Task inputs Start Marker
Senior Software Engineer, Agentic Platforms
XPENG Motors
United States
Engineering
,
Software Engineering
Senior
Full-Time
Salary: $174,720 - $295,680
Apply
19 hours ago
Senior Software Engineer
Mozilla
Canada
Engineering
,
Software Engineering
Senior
Task inputs End Marker
[Task requirements] Would you please copy out every line of the data exactly?

[Output below]
Senior Software Engineer, Agentic Platforms
XPENG Motors
United States
Engineering
,
Software Engineering
Senior
Full-Time
Salary: $174,720 - $295,680
Apply
19 hours ago
Senior Software Engineer
Mozilla
Canada
Engineering
,
Software Engineering
Senior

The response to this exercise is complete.